> _THE TASK_:
Copy only the lines from the one containing "Segment regions of 'bladder'." through the final line of the records below, exactly as written, with no pictures.

[Stored data entries]
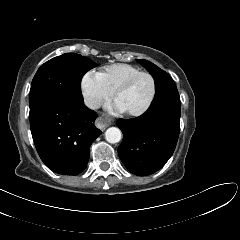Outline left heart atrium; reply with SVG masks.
I'll return each mask as SVG.
<instances>
[{
    "instance_id": "left-heart-atrium-1",
    "label": "left heart atrium",
    "mask_w": 240,
    "mask_h": 240,
    "mask_svg": "<svg viewBox=\"0 0 240 240\" xmlns=\"http://www.w3.org/2000/svg\"><path fill=\"white\" fill-rule=\"evenodd\" d=\"M110 110L115 111V112H124L126 111V107L124 104L119 100L116 99L110 106Z\"/></svg>"
}]
</instances>
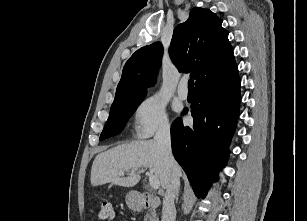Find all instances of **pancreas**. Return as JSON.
<instances>
[{
	"label": "pancreas",
	"instance_id": "1",
	"mask_svg": "<svg viewBox=\"0 0 307 221\" xmlns=\"http://www.w3.org/2000/svg\"><path fill=\"white\" fill-rule=\"evenodd\" d=\"M144 221H159V219L156 215V212H150L146 214Z\"/></svg>",
	"mask_w": 307,
	"mask_h": 221
}]
</instances>
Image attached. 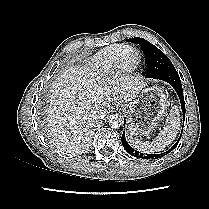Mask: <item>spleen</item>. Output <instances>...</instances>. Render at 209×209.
<instances>
[{"label":"spleen","instance_id":"obj_1","mask_svg":"<svg viewBox=\"0 0 209 209\" xmlns=\"http://www.w3.org/2000/svg\"><path fill=\"white\" fill-rule=\"evenodd\" d=\"M180 126V114L178 107H173L166 118V124L158 136L151 142H142L137 138L129 136L130 144L138 151L144 153H154L162 151L175 139Z\"/></svg>","mask_w":209,"mask_h":209}]
</instances>
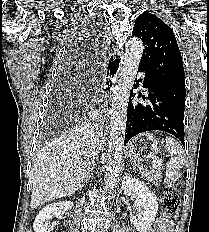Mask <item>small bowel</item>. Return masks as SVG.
I'll list each match as a JSON object with an SVG mask.
<instances>
[{
	"label": "small bowel",
	"mask_w": 209,
	"mask_h": 232,
	"mask_svg": "<svg viewBox=\"0 0 209 232\" xmlns=\"http://www.w3.org/2000/svg\"><path fill=\"white\" fill-rule=\"evenodd\" d=\"M148 232H171V226L168 222L159 219Z\"/></svg>",
	"instance_id": "c3829d8e"
}]
</instances>
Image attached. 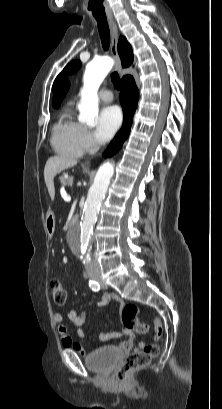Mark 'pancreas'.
<instances>
[{
    "label": "pancreas",
    "mask_w": 222,
    "mask_h": 409,
    "mask_svg": "<svg viewBox=\"0 0 222 409\" xmlns=\"http://www.w3.org/2000/svg\"><path fill=\"white\" fill-rule=\"evenodd\" d=\"M60 183L62 186H69L73 183V177H69V178L62 177L60 179Z\"/></svg>",
    "instance_id": "obj_1"
}]
</instances>
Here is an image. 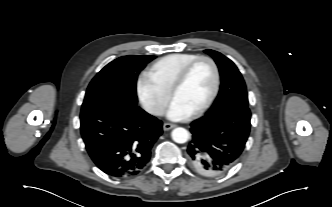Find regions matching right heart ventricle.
<instances>
[{
  "mask_svg": "<svg viewBox=\"0 0 332 207\" xmlns=\"http://www.w3.org/2000/svg\"><path fill=\"white\" fill-rule=\"evenodd\" d=\"M198 56L193 53L166 55L149 67L147 75L162 89L170 92L171 86L182 68Z\"/></svg>",
  "mask_w": 332,
  "mask_h": 207,
  "instance_id": "right-heart-ventricle-1",
  "label": "right heart ventricle"
}]
</instances>
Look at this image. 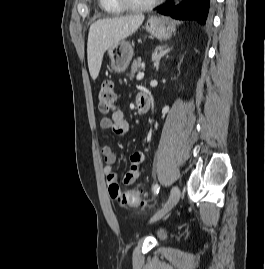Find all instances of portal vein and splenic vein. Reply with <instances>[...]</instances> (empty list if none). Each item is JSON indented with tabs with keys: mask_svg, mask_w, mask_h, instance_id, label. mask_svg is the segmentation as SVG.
<instances>
[{
	"mask_svg": "<svg viewBox=\"0 0 265 269\" xmlns=\"http://www.w3.org/2000/svg\"><path fill=\"white\" fill-rule=\"evenodd\" d=\"M137 80H141V79H143L144 78V72H139L138 74H137Z\"/></svg>",
	"mask_w": 265,
	"mask_h": 269,
	"instance_id": "portal-vein-and-splenic-vein-1",
	"label": "portal vein and splenic vein"
}]
</instances>
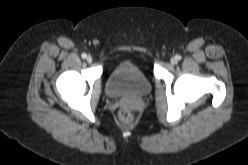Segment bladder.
Returning <instances> with one entry per match:
<instances>
[{"label": "bladder", "instance_id": "bladder-1", "mask_svg": "<svg viewBox=\"0 0 248 165\" xmlns=\"http://www.w3.org/2000/svg\"><path fill=\"white\" fill-rule=\"evenodd\" d=\"M151 89L148 76L131 61L118 62L108 73L105 83L106 93L113 99H143Z\"/></svg>", "mask_w": 248, "mask_h": 165}]
</instances>
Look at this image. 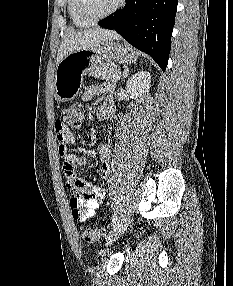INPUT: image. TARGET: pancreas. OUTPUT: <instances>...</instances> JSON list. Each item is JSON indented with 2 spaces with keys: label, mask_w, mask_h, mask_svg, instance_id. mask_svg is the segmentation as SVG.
I'll return each mask as SVG.
<instances>
[{
  "label": "pancreas",
  "mask_w": 233,
  "mask_h": 286,
  "mask_svg": "<svg viewBox=\"0 0 233 286\" xmlns=\"http://www.w3.org/2000/svg\"><path fill=\"white\" fill-rule=\"evenodd\" d=\"M115 73H119V68L117 66H112L110 63H104L91 70L89 75L98 79L117 82L118 77L114 75Z\"/></svg>",
  "instance_id": "pancreas-1"
}]
</instances>
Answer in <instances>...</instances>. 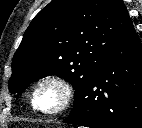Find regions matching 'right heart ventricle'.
Listing matches in <instances>:
<instances>
[{
	"label": "right heart ventricle",
	"mask_w": 142,
	"mask_h": 128,
	"mask_svg": "<svg viewBox=\"0 0 142 128\" xmlns=\"http://www.w3.org/2000/svg\"><path fill=\"white\" fill-rule=\"evenodd\" d=\"M34 93H35V89L31 92L30 97H29V102L30 105L34 108Z\"/></svg>",
	"instance_id": "right-heart-ventricle-1"
}]
</instances>
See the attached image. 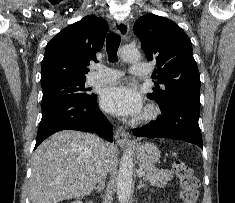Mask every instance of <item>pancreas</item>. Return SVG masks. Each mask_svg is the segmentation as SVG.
<instances>
[{
	"instance_id": "obj_1",
	"label": "pancreas",
	"mask_w": 235,
	"mask_h": 203,
	"mask_svg": "<svg viewBox=\"0 0 235 203\" xmlns=\"http://www.w3.org/2000/svg\"><path fill=\"white\" fill-rule=\"evenodd\" d=\"M140 171L144 172L143 179L150 181L153 185H166L173 178V172L169 170H159L153 165L140 164Z\"/></svg>"
}]
</instances>
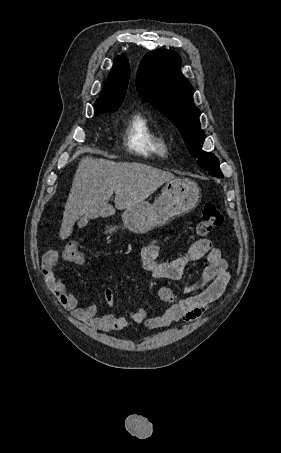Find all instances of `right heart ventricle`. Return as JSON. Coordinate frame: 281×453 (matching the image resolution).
<instances>
[{
  "label": "right heart ventricle",
  "mask_w": 281,
  "mask_h": 453,
  "mask_svg": "<svg viewBox=\"0 0 281 453\" xmlns=\"http://www.w3.org/2000/svg\"><path fill=\"white\" fill-rule=\"evenodd\" d=\"M125 140L129 149L143 156L161 155L167 147L163 135L140 112L130 115L125 129Z\"/></svg>",
  "instance_id": "e07e8e85"
}]
</instances>
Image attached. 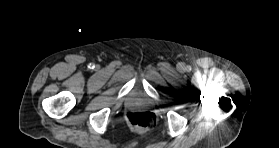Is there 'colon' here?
Masks as SVG:
<instances>
[{
    "label": "colon",
    "mask_w": 279,
    "mask_h": 148,
    "mask_svg": "<svg viewBox=\"0 0 279 148\" xmlns=\"http://www.w3.org/2000/svg\"><path fill=\"white\" fill-rule=\"evenodd\" d=\"M128 122L139 129H148L155 125L156 117L152 112L139 111L127 114Z\"/></svg>",
    "instance_id": "5ec220e1"
}]
</instances>
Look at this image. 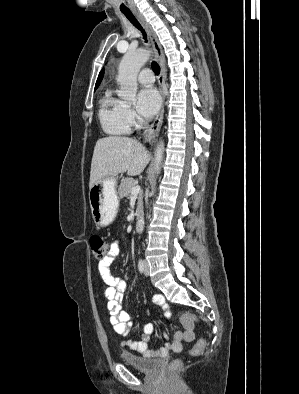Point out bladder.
I'll list each match as a JSON object with an SVG mask.
<instances>
[{
    "label": "bladder",
    "mask_w": 299,
    "mask_h": 394,
    "mask_svg": "<svg viewBox=\"0 0 299 394\" xmlns=\"http://www.w3.org/2000/svg\"><path fill=\"white\" fill-rule=\"evenodd\" d=\"M120 357L126 365L142 373H151L161 364L159 359L146 358L130 352H122Z\"/></svg>",
    "instance_id": "obj_1"
}]
</instances>
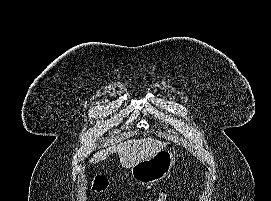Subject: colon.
Here are the masks:
<instances>
[{
  "instance_id": "5ec220e1",
  "label": "colon",
  "mask_w": 271,
  "mask_h": 201,
  "mask_svg": "<svg viewBox=\"0 0 271 201\" xmlns=\"http://www.w3.org/2000/svg\"><path fill=\"white\" fill-rule=\"evenodd\" d=\"M107 188V182L105 179H96L94 184H93V189L96 191V192H102L104 191L105 189ZM167 199V195H166V192H162L160 193V195L157 197V200L156 201H166Z\"/></svg>"
}]
</instances>
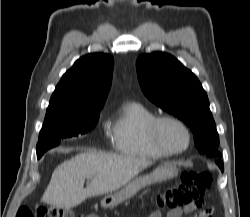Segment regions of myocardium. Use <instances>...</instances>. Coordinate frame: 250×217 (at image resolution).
<instances>
[{
  "instance_id": "1",
  "label": "myocardium",
  "mask_w": 250,
  "mask_h": 217,
  "mask_svg": "<svg viewBox=\"0 0 250 217\" xmlns=\"http://www.w3.org/2000/svg\"><path fill=\"white\" fill-rule=\"evenodd\" d=\"M164 124H173L184 132L186 144L183 148H172L163 140L162 127ZM148 134L152 143L169 155L181 154L185 152L191 144V133L187 125L182 120L170 115L156 116L148 125Z\"/></svg>"
}]
</instances>
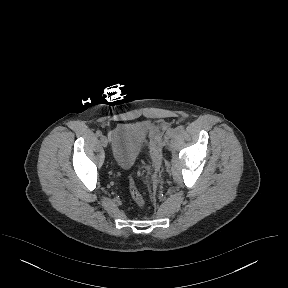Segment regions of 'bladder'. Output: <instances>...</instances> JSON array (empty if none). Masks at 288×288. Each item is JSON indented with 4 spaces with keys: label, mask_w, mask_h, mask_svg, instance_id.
I'll use <instances>...</instances> for the list:
<instances>
[{
    "label": "bladder",
    "mask_w": 288,
    "mask_h": 288,
    "mask_svg": "<svg viewBox=\"0 0 288 288\" xmlns=\"http://www.w3.org/2000/svg\"><path fill=\"white\" fill-rule=\"evenodd\" d=\"M146 135V127L136 123L122 124L111 132L112 158L119 168L128 169L134 164Z\"/></svg>",
    "instance_id": "obj_1"
}]
</instances>
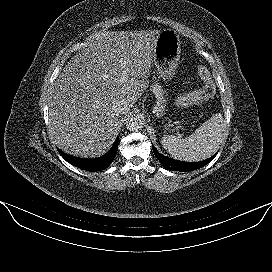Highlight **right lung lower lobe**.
I'll use <instances>...</instances> for the list:
<instances>
[{"mask_svg": "<svg viewBox=\"0 0 272 272\" xmlns=\"http://www.w3.org/2000/svg\"><path fill=\"white\" fill-rule=\"evenodd\" d=\"M118 142L119 139L117 137L110 151L97 159L77 158L62 152L60 149L57 150L60 153V155L73 166L83 170L95 172L106 169L112 163V161L116 157V153L118 150Z\"/></svg>", "mask_w": 272, "mask_h": 272, "instance_id": "obj_1", "label": "right lung lower lobe"}]
</instances>
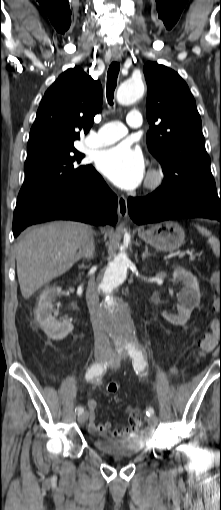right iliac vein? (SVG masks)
<instances>
[{"instance_id":"63e3f726","label":"right iliac vein","mask_w":221,"mask_h":510,"mask_svg":"<svg viewBox=\"0 0 221 510\" xmlns=\"http://www.w3.org/2000/svg\"><path fill=\"white\" fill-rule=\"evenodd\" d=\"M107 359H108V356L105 355V354H102V353L96 354V360L98 362H102V361H105ZM87 419H88V412L87 411H85V412H83V413L78 415V422L80 424L85 423L87 421Z\"/></svg>"}]
</instances>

> _RESPONSE_:
Segment regions of 'bladder'. Output: <instances>...</instances> JSON array (empty if none). Masks at 288×288. Each item is JSON indented with 4 spaces with keys: label, mask_w, mask_h, mask_svg, instance_id.
I'll use <instances>...</instances> for the list:
<instances>
[{
    "label": "bladder",
    "mask_w": 288,
    "mask_h": 288,
    "mask_svg": "<svg viewBox=\"0 0 288 288\" xmlns=\"http://www.w3.org/2000/svg\"><path fill=\"white\" fill-rule=\"evenodd\" d=\"M146 135V127L136 123L122 124L111 132L112 158L119 168L128 169L134 164Z\"/></svg>",
    "instance_id": "obj_1"
}]
</instances>
Highlight **right lung lower lobe**.
I'll use <instances>...</instances> for the list:
<instances>
[{"mask_svg": "<svg viewBox=\"0 0 272 272\" xmlns=\"http://www.w3.org/2000/svg\"><path fill=\"white\" fill-rule=\"evenodd\" d=\"M118 142L119 139L117 137L110 151L97 159L77 158L62 152L60 149L57 150L60 153V155L73 166L83 170L95 172L106 169L112 163V161L116 157V153L118 150Z\"/></svg>", "mask_w": 272, "mask_h": 272, "instance_id": "obj_1", "label": "right lung lower lobe"}]
</instances>
right iliac vein? (SVG masks)
<instances>
[{"instance_id":"63e3f726","label":"right iliac vein","mask_w":221,"mask_h":510,"mask_svg":"<svg viewBox=\"0 0 221 510\" xmlns=\"http://www.w3.org/2000/svg\"><path fill=\"white\" fill-rule=\"evenodd\" d=\"M107 359H108V356L105 355V354H102V353L96 354V360L98 362H102V361H105ZM87 419H88V412L87 411H85V412H83V413L78 415V422L80 424L85 423L87 421Z\"/></svg>"}]
</instances>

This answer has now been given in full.